66-67, les Grecs sont en finale, les français (joueurs, supporters, fans et moins fans de basket) sont par terre. Un goût d’amertume.
Hier soir, deux heures après le match, j’en étais encore malade. J’en ai vues, des fins de matches de basket à la con, mais celle-là fait partie de mon Top 5. Ce matin, en me levant, j’ai la haine. J’espère pour les Bleus qu’ils sont dans la même situation mentale. Les Espagnols (qui ont aussi perdu d’un point…) ne sont pas les Grecs, on va avoir un match ouvert. Il faut aller chercher cette médaille de bronze. Cette équipe le mérite. Rah. Allez, les mecs, on relève la tête.

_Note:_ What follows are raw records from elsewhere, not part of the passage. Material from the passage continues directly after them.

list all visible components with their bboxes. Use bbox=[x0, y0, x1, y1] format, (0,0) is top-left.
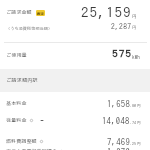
staticText: 14,048 bbox=[102, 116, 130, 125]
staticText: ご使用量 bbox=[6, 52, 27, 57]
staticText: （うち消費税等相当額） bbox=[6, 26, 53, 30]
staticText: 基本料金 bbox=[6, 101, 27, 106]
staticText: 円 bbox=[137, 103, 141, 107]
staticText: 円 bbox=[137, 120, 141, 124]
staticText: 円 bbox=[132, 25, 137, 29]
staticText: 1,658 bbox=[107, 99, 130, 108]
staticText: 7,469 bbox=[107, 137, 130, 146]
staticText: 2,287 bbox=[111, 22, 132, 30]
other: 従量料金 の説明 bbox=[29, 119, 34, 122]
button[interactable]: 基本料金 bbox=[0, 99, 150, 108]
button[interactable]: 燃料費調整額 bbox=[0, 137, 150, 146]
staticText: kWh bbox=[132, 54, 140, 59]
other: 燃料費調整額 の説明 bbox=[39, 140, 44, 143]
staticText: 1,070 bbox=[107, 147, 130, 150]
staticText: 従量料金 bbox=[6, 118, 27, 123]
other: 内訳を開く bbox=[40, 120, 44, 121]
staticText: .25 bbox=[130, 141, 136, 145]
button[interactable]: 再エネ発電促進賦課金 bbox=[0, 147, 150, 150]
staticText: .74 bbox=[130, 120, 136, 124]
staticText: 円 bbox=[132, 14, 137, 19]
staticText: 再エネ発電促進賦課金 bbox=[6, 149, 57, 150]
staticText: ご請求金額 bbox=[6, 10, 32, 15]
staticText: 確定 bbox=[37, 12, 44, 15]
staticText: 燃料費調整額 bbox=[6, 139, 37, 144]
staticText: ご請求額内訳 bbox=[6, 77, 38, 82]
staticText: 575 bbox=[112, 48, 132, 60]
staticText: .80 bbox=[130, 103, 136, 107]
staticText: 円 bbox=[137, 141, 141, 145]
button[interactable]: 確定 bbox=[36, 10, 45, 16]
staticText: 25,159 bbox=[81, 5, 132, 20]
button[interactable]: 従量料金 bbox=[0, 116, 150, 125]
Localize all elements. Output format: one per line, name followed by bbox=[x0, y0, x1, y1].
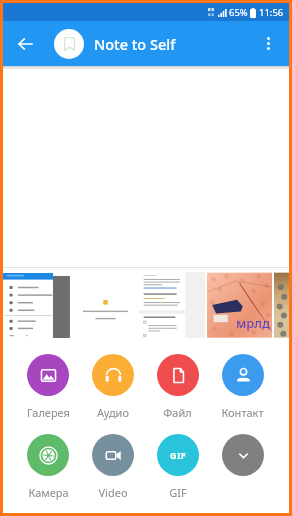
button[interactable]: Контакт bbox=[210, 354, 275, 420]
staticText: Файл bbox=[163, 405, 192, 420]
button[interactable]: Show more bbox=[210, 434, 275, 476]
staticText: Галерея bbox=[27, 405, 70, 420]
button[interactable]: Файл bbox=[145, 354, 210, 420]
button[interactable]: Камера bbox=[16, 434, 80, 500]
staticText: Камера bbox=[28, 485, 69, 500]
staticText: Video bbox=[98, 485, 128, 500]
staticText: GIF bbox=[170, 449, 187, 461]
button[interactable]: Back bbox=[8, 21, 43, 66]
staticText: GIF bbox=[169, 485, 187, 500]
staticText: Контакт bbox=[221, 405, 264, 420]
button[interactable]: Video bbox=[80, 434, 145, 500]
button[interactable]: More options bbox=[250, 21, 286, 66]
button[interactable]: Photo 5 bbox=[274, 272, 289, 338]
staticText: Note to Self bbox=[94, 34, 176, 54]
button[interactable]: Photo 4 bbox=[207, 272, 272, 338]
staticText: 11:56 bbox=[259, 6, 284, 19]
button[interactable]: Photo 2 bbox=[73, 272, 138, 338]
button[interactable]: Аудио bbox=[80, 354, 145, 420]
staticText: Аудио bbox=[97, 405, 129, 420]
button[interactable]: Photo 3 bbox=[139, 272, 205, 338]
button[interactable]: Галерея bbox=[16, 354, 80, 420]
button[interactable]: GIF bbox=[145, 434, 210, 500]
staticText: 65% bbox=[229, 6, 248, 19]
staticText: мрлд bbox=[236, 314, 271, 332]
button[interactable]: Photo 1 bbox=[3, 272, 72, 338]
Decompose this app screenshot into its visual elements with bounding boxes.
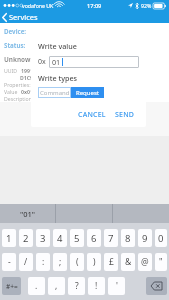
- button[interactable]: /: [19, 253, 33, 271]
- staticText: .: [35, 280, 38, 292]
- button[interactable]: (: [70, 253, 84, 271]
- button[interactable]: Back: [0, 11, 42, 23]
- staticText: Request: [76, 89, 99, 97]
- button[interactable]: :: [36, 253, 50, 271]
- staticText: 0x01: [21, 88, 33, 95]
- button[interactable]: Request: [71, 87, 104, 98]
- staticText: Properties: Read Write: [4, 81, 59, 88]
- staticText: 4: [57, 232, 63, 245]
- button[interactable]: @: [138, 253, 152, 271]
- button[interactable]: 01: [49, 56, 139, 68]
- staticText: &: [125, 256, 132, 268]
- button[interactable]: 2: [19, 229, 33, 247]
- button[interactable]: Symbols: [2, 277, 21, 295]
- button[interactable]: !: [88, 277, 105, 295]
- button[interactable]: ": [155, 253, 167, 271]
- staticText: ): [93, 256, 96, 268]
- button[interactable]: "01": [0, 204, 55, 223]
- staticText: Status:: [4, 41, 26, 49]
- staticText: Write types: [38, 73, 78, 83]
- staticText: :: [42, 256, 45, 268]
- button[interactable]: 5: [70, 229, 84, 247]
- staticText: 2: [23, 232, 29, 245]
- button[interactable]: CANCEL: [75, 108, 109, 122]
- staticText: 0x: [38, 57, 46, 67]
- staticText: ;: [59, 256, 62, 268]
- button[interactable]: ': [108, 277, 125, 295]
- staticText: SEND: [115, 110, 135, 120]
- staticText: £: [109, 256, 114, 268]
- staticText: -: [8, 256, 11, 268]
- staticText: ': [116, 280, 118, 292]
- staticText: Write value: [38, 41, 77, 51]
- staticText: /: [24, 256, 28, 268]
- button[interactable]: ;: [53, 253, 67, 271]
- staticText: #+=: [6, 282, 18, 291]
- staticText: 0: [158, 232, 164, 245]
- staticText: Value: [4, 88, 18, 95]
- staticText: 17:09: [87, 2, 102, 10]
- button[interactable]: 8: [121, 229, 135, 247]
- staticText: 1991B3C0-: [21, 67, 48, 74]
- button[interactable]: -: [2, 253, 16, 271]
- button[interactable]: 3: [36, 229, 50, 247]
- button[interactable]: 0: [155, 229, 167, 247]
- button[interactable]: £: [104, 253, 118, 271]
- staticText: Command: [40, 89, 70, 97]
- staticText: Services: [9, 12, 38, 22]
- staticText: Device:: [4, 27, 27, 35]
- staticText: 1: [6, 232, 12, 245]
- button[interactable]: Command: [38, 87, 71, 98]
- staticText: 8: [125, 232, 131, 245]
- staticText: D1C9-: [20, 74, 35, 81]
- staticText: "01": [20, 209, 36, 219]
- staticText: @: [141, 256, 149, 268]
- staticText: 01: [52, 57, 61, 67]
- button[interactable]: 1: [2, 229, 16, 247]
- button[interactable]: ,: [48, 277, 65, 295]
- staticText: 3: [40, 232, 46, 245]
- button[interactable]: SEND: [112, 108, 138, 122]
- staticText: 7: [108, 232, 114, 245]
- staticText: 5: [74, 232, 80, 245]
- staticText: vodafone UK: [22, 2, 54, 9]
- staticText: Description:: [4, 95, 34, 102]
- button[interactable]: ?: [68, 277, 85, 295]
- button[interactable]: 4: [53, 229, 67, 247]
- button[interactable]: ): [87, 253, 101, 271]
- staticText: 9: [142, 232, 148, 245]
- staticText: !: [95, 280, 98, 292]
- staticText: ?: [75, 280, 79, 292]
- button[interactable]: Backspace: [146, 277, 167, 295]
- staticText: Unknown Characteristic: [4, 55, 81, 64]
- button[interactable]: &: [121, 253, 135, 271]
- staticText: (: [76, 256, 79, 268]
- button[interactable]: .: [28, 277, 45, 295]
- staticText: CANCEL: [78, 110, 106, 120]
- other: Back: [2, 13, 7, 22]
- staticText: ": [159, 256, 163, 268]
- staticText: 92%: [141, 2, 152, 9]
- staticText: UUID: [4, 67, 18, 74]
- staticText: ,: [55, 280, 58, 292]
- button[interactable]: 6: [87, 229, 101, 247]
- button[interactable]: 9: [138, 229, 152, 247]
- button[interactable]: 7: [104, 229, 118, 247]
- staticText: 6: [91, 232, 97, 245]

J’ai aussi une requête : Tonio Rigaudeau, l’été prochain, t’auras 34 ans. T’as déjà visité le Japon ? :) En tout cas, la moindre des choses serait que tu sois du voyage. On ne le sait pas officiellement, mais t’as dû faire de belles choses dans les vestiaires avec cette équipe de jeunes loups. T’as dû savoir trouver les bons mots aux bons moments. Une équipe ne revient pas du néant sans un capitaine d’exception.